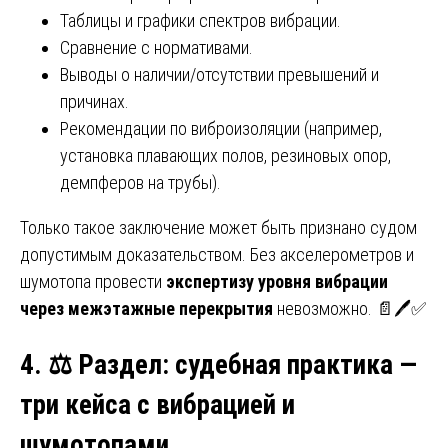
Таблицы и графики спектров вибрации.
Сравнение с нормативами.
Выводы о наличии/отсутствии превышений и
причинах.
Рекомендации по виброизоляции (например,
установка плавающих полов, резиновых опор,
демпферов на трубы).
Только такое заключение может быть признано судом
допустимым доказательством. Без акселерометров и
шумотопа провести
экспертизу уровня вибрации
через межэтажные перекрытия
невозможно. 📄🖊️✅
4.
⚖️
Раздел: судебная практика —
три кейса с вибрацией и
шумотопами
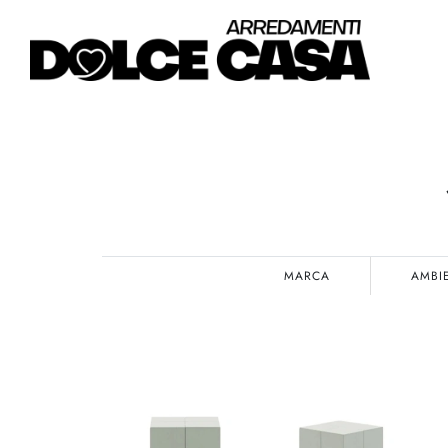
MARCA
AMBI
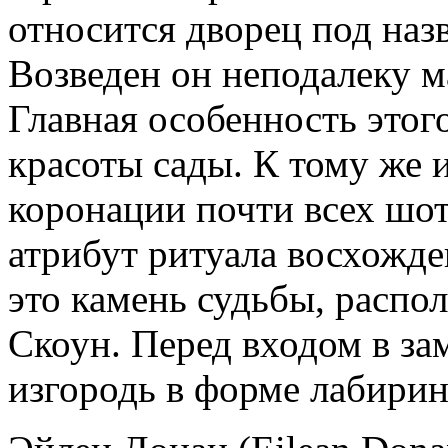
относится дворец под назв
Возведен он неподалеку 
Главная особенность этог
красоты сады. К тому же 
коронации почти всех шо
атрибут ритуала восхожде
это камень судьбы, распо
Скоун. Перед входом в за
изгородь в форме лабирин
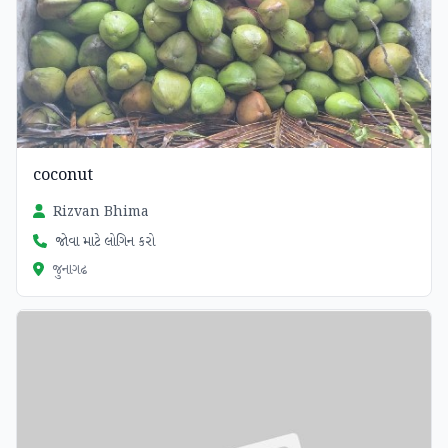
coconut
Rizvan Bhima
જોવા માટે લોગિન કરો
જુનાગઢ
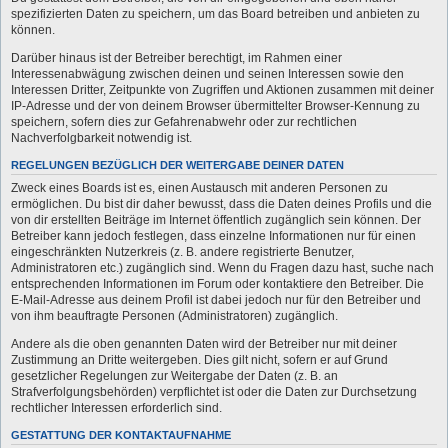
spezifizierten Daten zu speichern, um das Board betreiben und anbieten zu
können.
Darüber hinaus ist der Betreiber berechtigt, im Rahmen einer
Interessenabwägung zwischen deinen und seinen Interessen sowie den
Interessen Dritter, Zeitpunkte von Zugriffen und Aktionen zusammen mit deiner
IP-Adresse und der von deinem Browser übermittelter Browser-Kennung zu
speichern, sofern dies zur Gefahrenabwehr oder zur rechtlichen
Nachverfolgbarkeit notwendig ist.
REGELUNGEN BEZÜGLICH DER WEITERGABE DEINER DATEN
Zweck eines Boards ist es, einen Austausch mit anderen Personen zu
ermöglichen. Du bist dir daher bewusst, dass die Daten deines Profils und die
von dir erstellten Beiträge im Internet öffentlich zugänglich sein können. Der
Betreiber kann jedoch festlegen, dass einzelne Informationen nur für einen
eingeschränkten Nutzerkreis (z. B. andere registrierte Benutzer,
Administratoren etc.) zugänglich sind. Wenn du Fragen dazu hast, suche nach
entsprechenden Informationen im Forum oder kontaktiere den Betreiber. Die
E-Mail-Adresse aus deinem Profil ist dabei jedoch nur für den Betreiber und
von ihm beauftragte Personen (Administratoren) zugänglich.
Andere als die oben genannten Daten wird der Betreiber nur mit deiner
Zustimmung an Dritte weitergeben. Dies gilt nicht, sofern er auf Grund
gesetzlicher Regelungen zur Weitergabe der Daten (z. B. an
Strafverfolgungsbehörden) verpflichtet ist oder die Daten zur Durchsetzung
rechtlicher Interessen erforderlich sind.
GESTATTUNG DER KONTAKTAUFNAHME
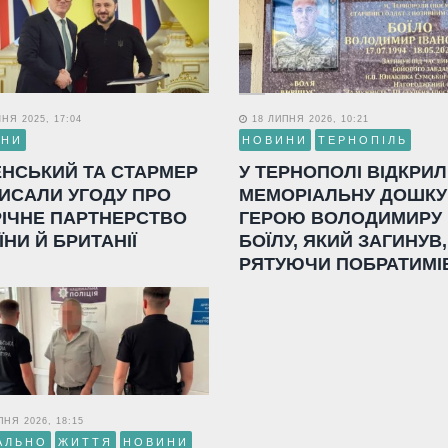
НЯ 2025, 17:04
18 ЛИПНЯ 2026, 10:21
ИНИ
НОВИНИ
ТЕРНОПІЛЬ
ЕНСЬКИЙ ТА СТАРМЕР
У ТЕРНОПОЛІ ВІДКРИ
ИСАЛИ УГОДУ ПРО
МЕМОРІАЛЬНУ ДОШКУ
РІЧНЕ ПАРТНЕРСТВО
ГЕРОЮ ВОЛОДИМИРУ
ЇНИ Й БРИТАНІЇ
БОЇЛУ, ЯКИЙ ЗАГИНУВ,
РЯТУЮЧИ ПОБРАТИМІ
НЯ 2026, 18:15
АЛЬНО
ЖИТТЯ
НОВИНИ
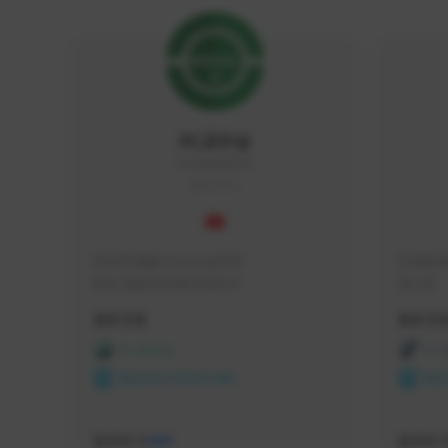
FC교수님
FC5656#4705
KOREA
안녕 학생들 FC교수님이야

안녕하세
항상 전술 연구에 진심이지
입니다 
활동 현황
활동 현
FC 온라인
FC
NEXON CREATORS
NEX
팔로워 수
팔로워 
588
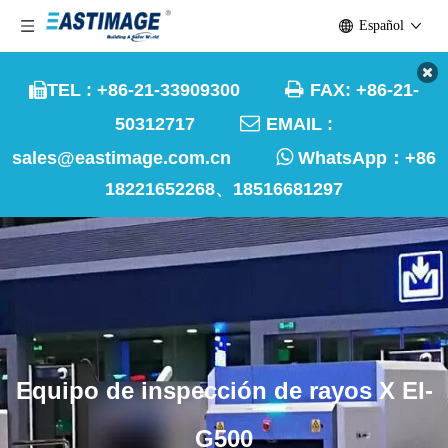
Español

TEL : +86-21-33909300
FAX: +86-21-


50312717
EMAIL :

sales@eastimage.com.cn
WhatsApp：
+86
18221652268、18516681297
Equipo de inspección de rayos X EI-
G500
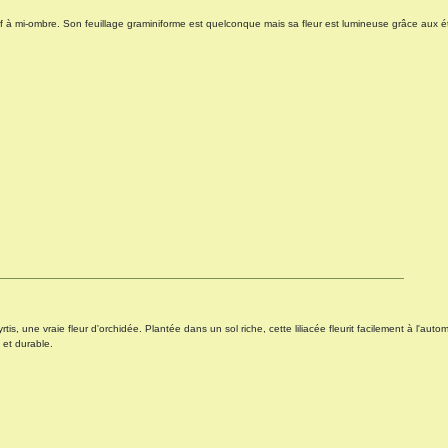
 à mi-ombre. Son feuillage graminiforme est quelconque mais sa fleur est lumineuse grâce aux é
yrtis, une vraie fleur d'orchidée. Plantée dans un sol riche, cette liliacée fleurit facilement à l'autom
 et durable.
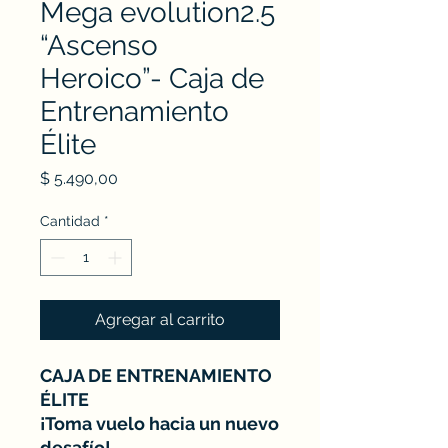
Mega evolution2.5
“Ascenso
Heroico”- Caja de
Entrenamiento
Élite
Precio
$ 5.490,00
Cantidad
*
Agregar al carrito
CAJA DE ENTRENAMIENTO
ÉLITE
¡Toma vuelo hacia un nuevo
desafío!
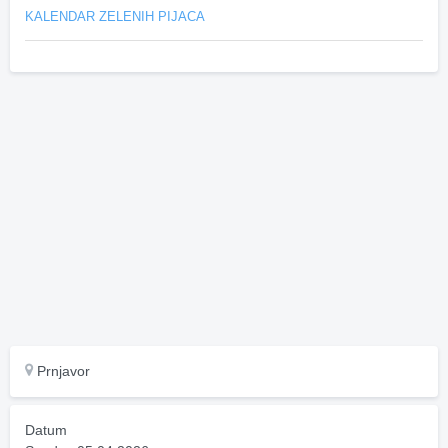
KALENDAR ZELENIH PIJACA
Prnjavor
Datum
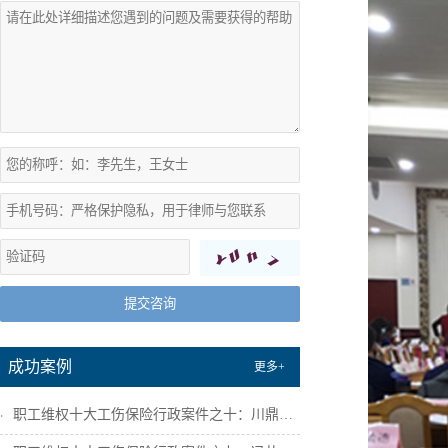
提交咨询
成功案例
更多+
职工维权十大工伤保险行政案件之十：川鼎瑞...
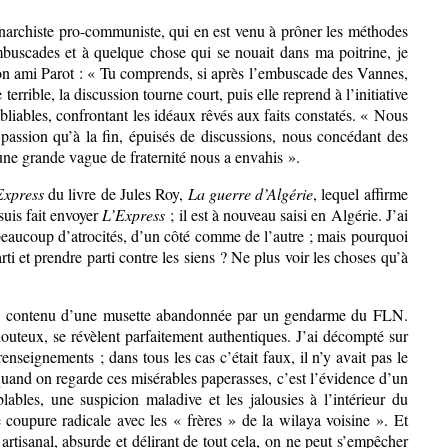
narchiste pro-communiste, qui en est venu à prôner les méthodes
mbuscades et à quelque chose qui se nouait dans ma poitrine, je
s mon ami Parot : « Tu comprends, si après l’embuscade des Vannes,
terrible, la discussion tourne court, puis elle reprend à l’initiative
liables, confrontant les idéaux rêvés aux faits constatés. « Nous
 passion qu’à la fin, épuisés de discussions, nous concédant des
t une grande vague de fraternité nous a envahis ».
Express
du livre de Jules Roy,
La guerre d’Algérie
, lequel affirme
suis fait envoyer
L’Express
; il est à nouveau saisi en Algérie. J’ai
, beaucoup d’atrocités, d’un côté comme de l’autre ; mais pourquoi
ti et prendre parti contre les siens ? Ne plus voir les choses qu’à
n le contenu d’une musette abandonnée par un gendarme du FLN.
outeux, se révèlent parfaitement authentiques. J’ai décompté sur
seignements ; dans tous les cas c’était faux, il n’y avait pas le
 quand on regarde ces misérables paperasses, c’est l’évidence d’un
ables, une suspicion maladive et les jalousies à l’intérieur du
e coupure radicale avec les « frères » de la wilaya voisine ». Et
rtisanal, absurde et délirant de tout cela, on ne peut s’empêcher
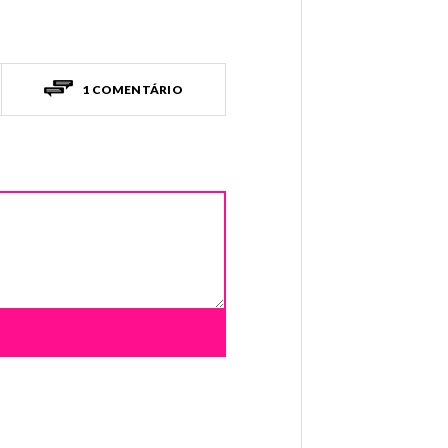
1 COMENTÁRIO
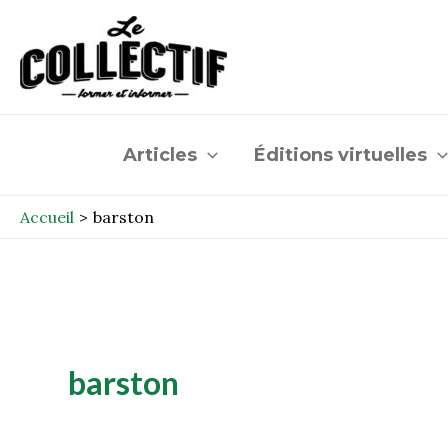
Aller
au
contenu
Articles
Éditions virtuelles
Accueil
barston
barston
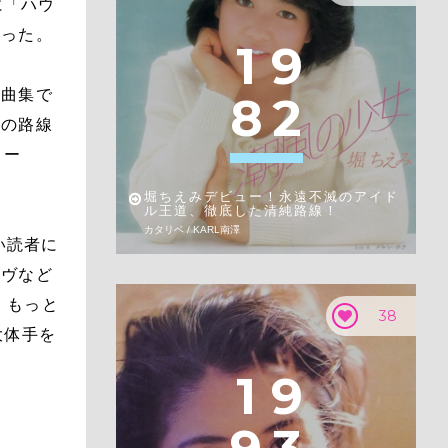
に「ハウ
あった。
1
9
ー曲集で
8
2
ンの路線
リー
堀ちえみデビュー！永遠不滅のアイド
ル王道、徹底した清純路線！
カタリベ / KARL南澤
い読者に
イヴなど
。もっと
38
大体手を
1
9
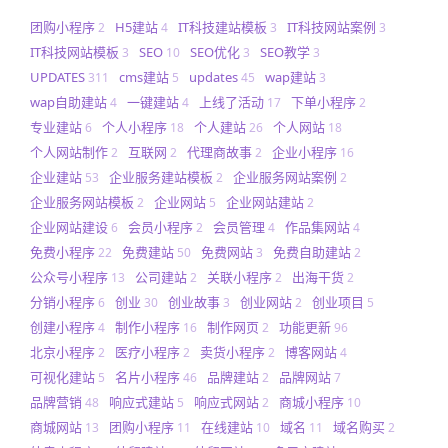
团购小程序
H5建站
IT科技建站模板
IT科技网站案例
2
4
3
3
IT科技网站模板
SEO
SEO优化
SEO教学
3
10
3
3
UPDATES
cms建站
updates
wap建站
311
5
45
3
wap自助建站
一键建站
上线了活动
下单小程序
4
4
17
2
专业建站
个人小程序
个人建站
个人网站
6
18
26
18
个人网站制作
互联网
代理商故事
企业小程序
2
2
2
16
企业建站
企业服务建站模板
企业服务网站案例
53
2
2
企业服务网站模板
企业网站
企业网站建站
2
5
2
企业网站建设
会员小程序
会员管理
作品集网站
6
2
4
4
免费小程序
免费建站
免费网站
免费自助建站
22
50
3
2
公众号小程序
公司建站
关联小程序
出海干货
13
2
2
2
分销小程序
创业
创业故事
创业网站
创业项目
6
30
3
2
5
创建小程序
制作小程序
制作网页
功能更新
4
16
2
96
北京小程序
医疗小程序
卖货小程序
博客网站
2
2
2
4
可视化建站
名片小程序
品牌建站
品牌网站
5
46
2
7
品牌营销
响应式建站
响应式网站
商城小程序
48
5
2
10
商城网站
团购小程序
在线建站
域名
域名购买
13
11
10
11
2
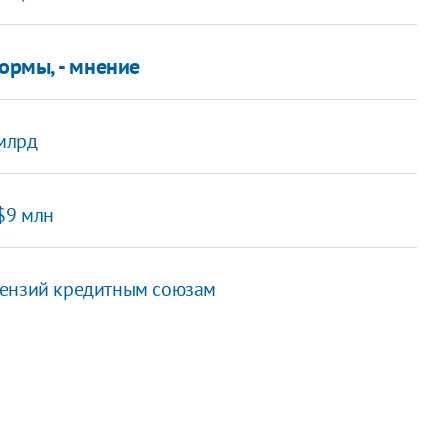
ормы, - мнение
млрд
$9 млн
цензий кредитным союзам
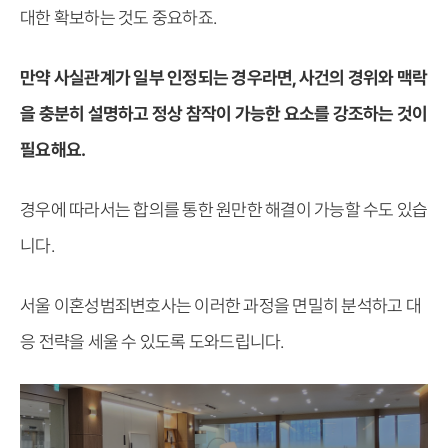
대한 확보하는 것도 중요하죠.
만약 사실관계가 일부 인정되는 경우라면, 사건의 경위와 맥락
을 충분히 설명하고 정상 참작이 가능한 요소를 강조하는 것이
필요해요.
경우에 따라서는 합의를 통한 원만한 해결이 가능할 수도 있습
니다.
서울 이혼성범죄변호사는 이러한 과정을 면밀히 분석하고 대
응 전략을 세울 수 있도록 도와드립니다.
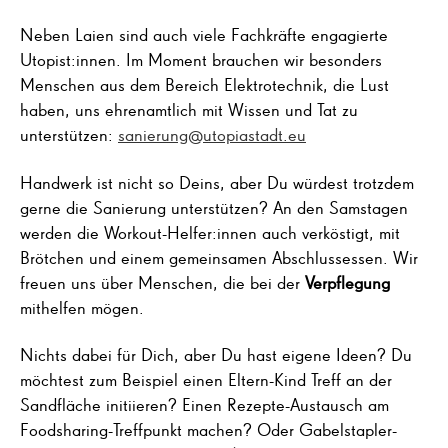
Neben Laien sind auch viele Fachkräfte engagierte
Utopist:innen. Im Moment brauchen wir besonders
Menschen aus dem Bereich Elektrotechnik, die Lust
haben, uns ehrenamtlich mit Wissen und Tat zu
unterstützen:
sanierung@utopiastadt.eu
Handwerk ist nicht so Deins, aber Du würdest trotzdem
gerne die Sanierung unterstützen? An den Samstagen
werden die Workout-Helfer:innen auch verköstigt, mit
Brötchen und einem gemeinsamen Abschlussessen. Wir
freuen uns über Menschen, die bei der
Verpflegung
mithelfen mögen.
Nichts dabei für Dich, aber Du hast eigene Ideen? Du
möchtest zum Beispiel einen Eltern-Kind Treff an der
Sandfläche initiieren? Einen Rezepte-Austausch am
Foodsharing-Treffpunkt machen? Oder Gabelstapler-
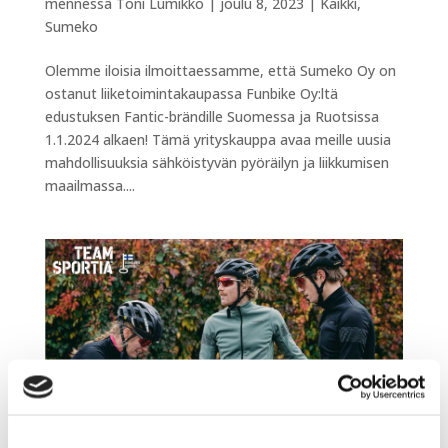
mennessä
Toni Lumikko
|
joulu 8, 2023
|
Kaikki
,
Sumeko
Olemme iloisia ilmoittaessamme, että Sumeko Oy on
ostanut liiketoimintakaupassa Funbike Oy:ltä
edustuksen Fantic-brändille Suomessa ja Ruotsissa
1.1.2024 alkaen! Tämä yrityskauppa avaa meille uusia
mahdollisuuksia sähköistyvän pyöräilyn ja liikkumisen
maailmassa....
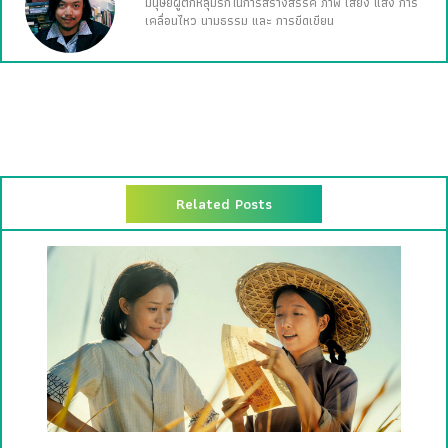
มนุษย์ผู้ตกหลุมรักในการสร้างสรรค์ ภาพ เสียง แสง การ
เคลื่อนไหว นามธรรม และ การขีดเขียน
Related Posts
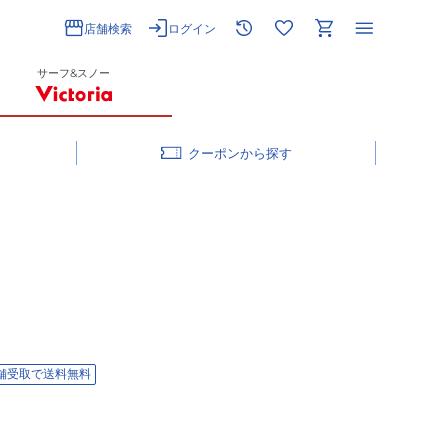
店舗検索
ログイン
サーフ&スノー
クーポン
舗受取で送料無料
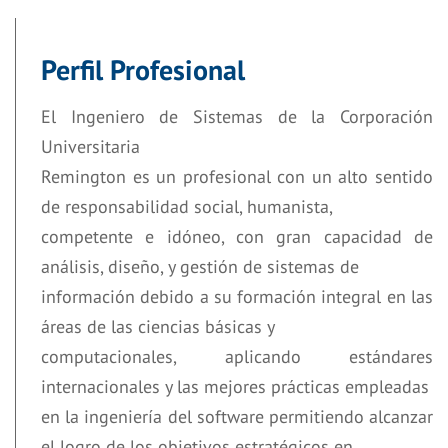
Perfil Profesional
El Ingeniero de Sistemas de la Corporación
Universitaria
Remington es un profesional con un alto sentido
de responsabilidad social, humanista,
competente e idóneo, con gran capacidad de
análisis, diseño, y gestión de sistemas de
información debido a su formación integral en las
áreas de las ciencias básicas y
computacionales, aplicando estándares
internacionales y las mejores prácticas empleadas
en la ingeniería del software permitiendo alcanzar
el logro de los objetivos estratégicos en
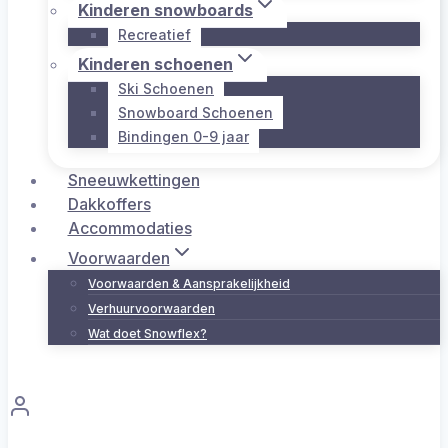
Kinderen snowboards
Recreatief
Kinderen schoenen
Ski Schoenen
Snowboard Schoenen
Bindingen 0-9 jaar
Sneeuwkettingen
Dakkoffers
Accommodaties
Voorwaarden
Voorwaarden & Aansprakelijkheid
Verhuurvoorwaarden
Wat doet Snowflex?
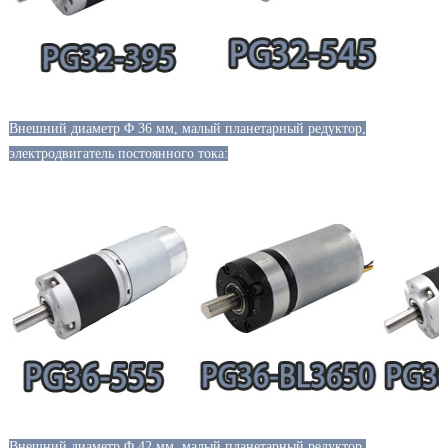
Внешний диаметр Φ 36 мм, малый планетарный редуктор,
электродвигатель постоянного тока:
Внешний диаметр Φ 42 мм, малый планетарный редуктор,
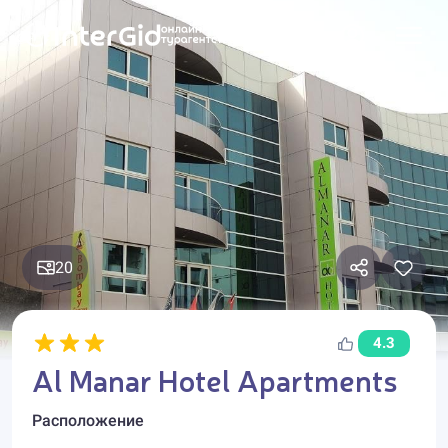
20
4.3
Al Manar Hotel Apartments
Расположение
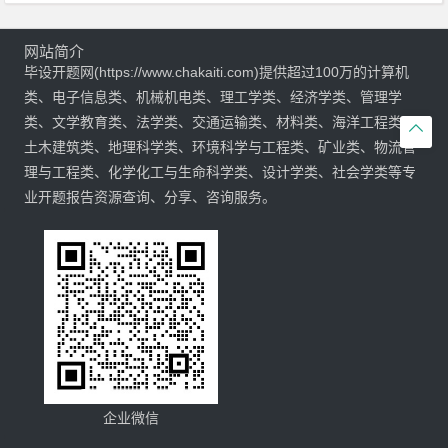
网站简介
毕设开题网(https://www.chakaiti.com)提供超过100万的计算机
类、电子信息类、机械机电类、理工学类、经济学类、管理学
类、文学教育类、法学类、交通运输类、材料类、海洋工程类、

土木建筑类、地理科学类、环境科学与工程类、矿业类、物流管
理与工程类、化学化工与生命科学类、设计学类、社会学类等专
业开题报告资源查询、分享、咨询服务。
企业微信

■ ■ ■ ■

▶ [TASK DESCRIPTION] For the string "Sumeko", count the lines of the entries above that include it; answer with the number only.

▶ [RESPONSE TO THIS EXERCISE] 2